### REQUIRED WORK
When the string "minimize" occurs in a line of the records, show that line.

### Records drawn from a dataset
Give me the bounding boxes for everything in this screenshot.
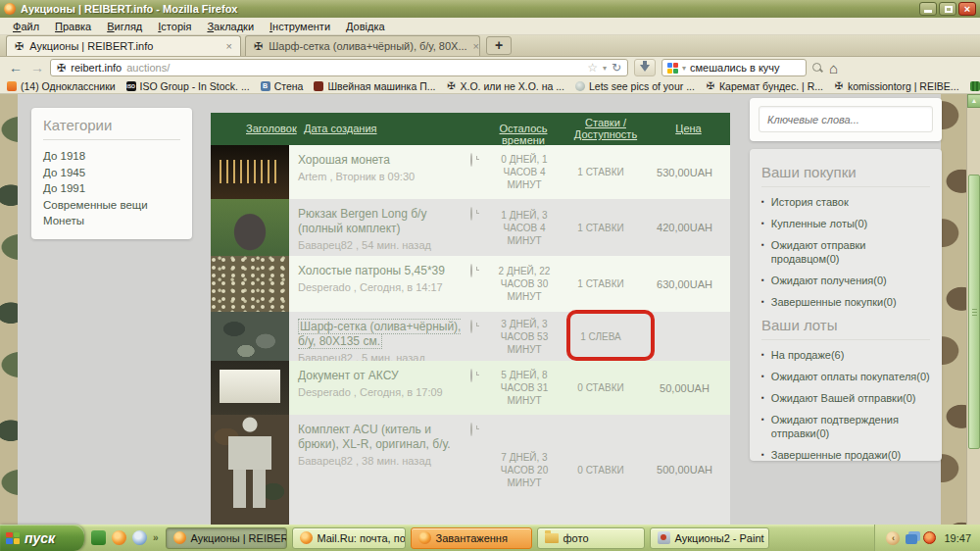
vertical-scrollbar[interactable]: ▲ <box>966 94 980 525</box>
window-title-bar: Аукционы | REIBERT.info - Mozilla Firefo… <box>0 0 980 18</box>
header-stakes[interactable]: Ставки / Доступность <box>564 117 647 140</box>
menu-history[interactable]: Історія <box>150 19 199 34</box>
tab-auctions[interactable]: ✠ Аукционы | REIBERT.info × <box>6 35 241 56</box>
reload-icon[interactable]: ↻ <box>612 61 621 75</box>
link-awaiting-your-shipment[interactable]: Ожидают Вашей отправки(0) <box>771 391 916 405</box>
menu-help[interactable]: Довідка <box>338 19 393 34</box>
lot-price: 530,00UAH <box>643 145 726 199</box>
home-icon[interactable]: ⌂ <box>829 61 838 75</box>
start-button-label: пуск <box>24 530 55 546</box>
quick-launch-overflow-chevron[interactable]: » <box>153 530 159 543</box>
bookmark-iso-group[interactable]: ISOISO Group - In Stock. ... <box>126 80 250 92</box>
scrollbar-thumb[interactable] <box>968 175 980 449</box>
menu-tools[interactable]: Інструменти <box>262 19 338 34</box>
bookmark-karemat[interactable]: ✠Каремат бундес. | R... <box>706 80 823 92</box>
url-bar[interactable]: ✠ reibert.info auctions/ ☆ ▾ ↻ <box>50 59 628 76</box>
sewing-icon <box>314 81 323 91</box>
list-item: ▪История ставок <box>761 195 930 209</box>
link-awaiting-buyer-payment[interactable]: Ожидают оплаты покупателя(0) <box>771 370 930 383</box>
bookmark-odnoklassniki[interactable]: (14) Одноклассники <box>7 80 116 92</box>
taskbar-button-auctions[interactable]: Аукционы | REIBERT... <box>166 527 287 549</box>
lot-title-link[interactable]: Комплект ACU (китель и брюки), XL-R, ори… <box>298 423 466 452</box>
bookmark-xo[interactable]: ✠Х.О. или не Х.О. на ... <box>446 80 564 92</box>
restore-button[interactable] <box>939 2 956 16</box>
tab-scarf-label: Шарф-сетка (олива+чёрный), б/у, 80X... <box>269 40 466 52</box>
bookmark-kurtki[interactable]: Куртки - Утеплител... <box>970 80 980 92</box>
menu-edit[interactable]: Правка <box>47 19 99 34</box>
link-on-sale[interactable]: На продаже(6) <box>771 348 845 362</box>
menu-file[interactable]: Файл <box>5 19 47 34</box>
header-price[interactable]: Цена <box>647 123 730 134</box>
globe-quick-launch-icon[interactable] <box>132 530 147 545</box>
taskbar-button-paint[interactable]: Аукционы2 - Paint <box>650 527 769 549</box>
list-item: ▪Завершенные продажи(0) <box>761 448 930 462</box>
keywords-search-input[interactable] <box>759 106 933 132</box>
table-row[interactable]: Холостые патроны 5,45*39Desperado , Сего… <box>211 256 730 312</box>
link-bid-history[interactable]: История ставок <box>771 195 849 209</box>
lot-thumbnail[interactable] <box>211 256 289 312</box>
hide-tray-icons-icon[interactable]: ‹ <box>886 531 900 545</box>
focused-lot-title[interactable]: Шарф-сетка (олива+чёрный), б/у, 80X135 с… <box>298 319 461 349</box>
link-bought-lots[interactable]: Купленные лоты(0) <box>771 217 867 230</box>
category-link-coins[interactable]: Монеты <box>43 213 180 229</box>
header-title[interactable]: Заголовок <box>246 123 297 134</box>
menu-view[interactable]: Вигляд <box>99 19 150 34</box>
scroll-up-icon[interactable]: ▲ <box>967 94 980 108</box>
tab-close-icon[interactable]: × <box>473 40 479 52</box>
category-link-до-1918[interactable]: До 1918 <box>43 148 180 165</box>
category-link-до-1991[interactable]: До 1991 <box>43 180 180 197</box>
bookmark-lets-see-pics[interactable]: Lets see pics of your ... <box>575 80 695 92</box>
network-tray-icon[interactable] <box>906 534 917 544</box>
start-button[interactable]: пуск <box>0 525 84 551</box>
close-button[interactable]: × <box>958 2 976 16</box>
link-awaiting-receipt[interactable]: Ожидают получения(0) <box>771 274 887 287</box>
google-icon <box>667 63 678 74</box>
application-tray-icon[interactable] <box>923 531 936 544</box>
category-link-до-1945[interactable]: До 1945 <box>43 165 180 181</box>
link-completed-sales[interactable]: Завершенные продажи(0) <box>771 448 901 462</box>
taskbar-button-photo-folder[interactable]: фото <box>537 527 645 549</box>
category-link-modern[interactable]: Современные вещи <box>43 197 180 214</box>
bookmark-sewing-machine[interactable]: Швейная машинка П... <box>314 80 435 92</box>
lot-thumbnail[interactable] <box>211 145 289 199</box>
firefox-quick-launch-icon[interactable] <box>112 530 126 545</box>
lot-title-link[interactable]: Холостые патроны 5,45*39 <box>298 264 466 278</box>
lot-thumbnail[interactable] <box>211 361 289 415</box>
lot-stakes: 0 СТАВКИ <box>559 415 643 525</box>
tab-scarf[interactable]: ✠ Шарф-сетка (олива+чёрный), б/у, 80X...… <box>245 35 480 56</box>
link-completed-purchases[interactable]: Завершенные покупки(0) <box>771 295 897 309</box>
table-row[interactable]: Комплект ACU (китель и брюки), XL-R, ори… <box>211 415 730 525</box>
header-date-created[interactable]: Дата создания <box>304 123 377 134</box>
back-button[interactable]: ← <box>7 60 24 75</box>
bookmark-komissiontorg[interactable]: ✠komissiontorg | REIBE... <box>834 80 959 92</box>
bookmark-stena[interactable]: ВСтена <box>261 80 304 92</box>
web-search-box[interactable]: ▾ <box>662 59 807 76</box>
web-search-input[interactable] <box>690 62 801 74</box>
bookmark-star-icon[interactable]: ☆ <box>587 61 598 75</box>
taskbar-button-downloads[interactable]: Завантаження <box>411 527 532 549</box>
red-highlight-annotation <box>566 310 655 361</box>
lot-title-link[interactable]: Документ от АКСУ <box>298 369 466 383</box>
download-button[interactable] <box>634 59 656 76</box>
lot-title-link[interactable]: Рюкзак Bergen Long б/у (полный комплект) <box>298 207 466 236</box>
table-row[interactable]: Рюкзак Bergen Long б/у (полный комплект)… <box>211 199 730 256</box>
header-time-left[interactable]: Осталось времени <box>482 123 564 146</box>
lot-title-link[interactable]: Хорошая монета <box>298 153 466 168</box>
table-row[interactable]: Документ от АКСУDesperado , Сегодня, в 1… <box>211 361 730 415</box>
quick-launch-icon[interactable] <box>91 530 106 545</box>
tab-close-icon[interactable]: × <box>226 40 232 52</box>
menu-bookmarks[interactable]: Закладки <box>199 19 262 34</box>
minimize-button[interactable] <box>919 2 937 16</box>
table-row[interactable]: Хорошая монетаArtem , Вторник в 09:30 0 … <box>211 145 730 199</box>
lot-thumbnail[interactable] <box>211 199 289 256</box>
taskbar-button-mailru[interactable]: Mail.Ru: почта, поис... <box>292 527 406 549</box>
new-tab-button[interactable]: + <box>486 36 512 55</box>
search-magnifier-icon[interactable] <box>812 63 823 74</box>
forward-button[interactable]: → <box>30 60 44 75</box>
star-dropdown-icon[interactable]: ▾ <box>603 64 607 73</box>
lot-thumbnail[interactable] <box>211 415 289 525</box>
lot-thumbnail[interactable] <box>211 312 289 361</box>
link-awaiting-shipment-confirmation[interactable]: Ожидают подтверждения отправки(0) <box>771 413 930 440</box>
link-awaiting-seller-shipment[interactable]: Ожидают отправки продавцом(0) <box>771 238 930 266</box>
search-engine-dropdown-icon[interactable]: ▾ <box>682 64 686 73</box>
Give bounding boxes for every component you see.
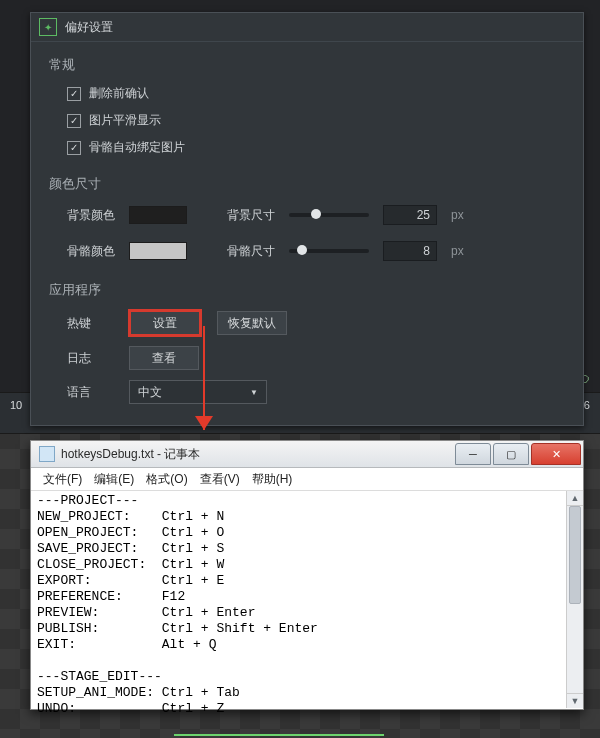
menu-help[interactable]: 帮助(H) [248,469,297,490]
section-color-size: 颜色尺寸 [31,161,583,199]
chevron-down-icon: ▼ [250,388,258,397]
hotkey-restore-button[interactable]: 恢复默认 [217,311,287,335]
language-label: 语言 [67,384,113,401]
vertical-scrollbar[interactable]: ▲ ▼ [566,491,583,708]
bone-color-label: 骨骼颜色 [67,243,115,260]
scroll-up-icon[interactable]: ▲ [567,491,583,506]
scrollbar-thumb[interactable] [569,506,581,604]
close-button[interactable]: ✕ [531,443,581,465]
notepad-window: hotkeysDebug.txt - 记事本 ─ ▢ ✕ 文件(F) 编辑(E)… [30,440,584,710]
timeline-marker [174,734,384,736]
checkbox-icon: ✓ [67,114,81,128]
bone-size-label: 骨骼尺寸 [227,243,275,260]
menu-edit[interactable]: 编辑(E) [90,469,138,490]
bg-color-swatch[interactable] [129,206,187,224]
checkbox-label: 删除前确认 [89,85,149,102]
menu-format[interactable]: 格式(O) [142,469,191,490]
bone-size-input[interactable]: 8 [383,241,437,261]
section-account: 账户 [31,409,583,426]
hotkey-label: 热键 [67,315,113,332]
bg-size-label: 背景尺寸 [227,207,275,224]
notepad-titlebar[interactable]: hotkeysDebug.txt - 记事本 ─ ▢ ✕ [31,441,583,468]
check-smooth-image[interactable]: ✓ 图片平滑显示 [67,107,547,134]
notepad-body[interactable]: ---PROJECT--- NEW_PROJECT: Ctrl + N OPEN… [31,491,583,708]
bg-color-label: 背景颜色 [67,207,115,224]
document-icon [39,446,55,462]
ruler-tick: 10 [10,399,22,411]
app-logo-icon: ✦ [39,18,57,36]
bg-size-slider[interactable] [289,213,369,217]
checkbox-icon: ✓ [67,87,81,101]
bone-color-swatch[interactable] [129,242,187,260]
unit-px: px [451,244,464,258]
checkbox-icon: ✓ [67,141,81,155]
maximize-button[interactable]: ▢ [493,443,529,465]
dialog-titlebar[interactable]: ✦ 偏好设置 [31,13,583,42]
log-label: 日志 [67,350,113,367]
dialog-title: 偏好设置 [65,19,113,36]
section-application: 应用程序 [31,267,583,305]
minimize-button[interactable]: ─ [455,443,491,465]
annotation-arrow [203,326,205,430]
unit-px: px [451,208,464,222]
notepad-menu: 文件(F) 编辑(E) 格式(O) 查看(V) 帮助(H) [31,468,583,491]
checkbox-label: 图片平滑显示 [89,112,161,129]
preferences-dialog: ✦ 偏好设置 常规 ✓ 删除前确认 ✓ 图片平滑显示 ✓ 骨骼自动绑定图片 颜色… [30,12,584,426]
select-value: 中文 [138,384,162,401]
log-view-button[interactable]: 查看 [129,346,199,370]
checkbox-label: 骨骼自动绑定图片 [89,139,185,156]
notepad-content[interactable]: ---PROJECT--- NEW_PROJECT: Ctrl + N OPEN… [31,491,583,719]
menu-view[interactable]: 查看(V) [196,469,244,490]
language-select[interactable]: 中文 ▼ [129,380,267,404]
notepad-title-text: hotkeysDebug.txt - 记事本 [61,446,200,463]
check-delete-confirm[interactable]: ✓ 删除前确认 [67,80,547,107]
bg-size-input[interactable]: 25 [383,205,437,225]
menu-file[interactable]: 文件(F) [39,469,86,490]
section-general: 常规 [31,42,583,80]
check-auto-bind-bone[interactable]: ✓ 骨骼自动绑定图片 [67,134,547,161]
scroll-down-icon[interactable]: ▼ [567,693,583,708]
hotkey-settings-button[interactable]: 设置 [129,310,201,336]
bone-size-slider[interactable] [289,249,369,253]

### WRITTEN ANSWER
minimize-button[interactable] <box>919 2 937 16</box>
minimize-button[interactable]: ─ [455,443,491,465]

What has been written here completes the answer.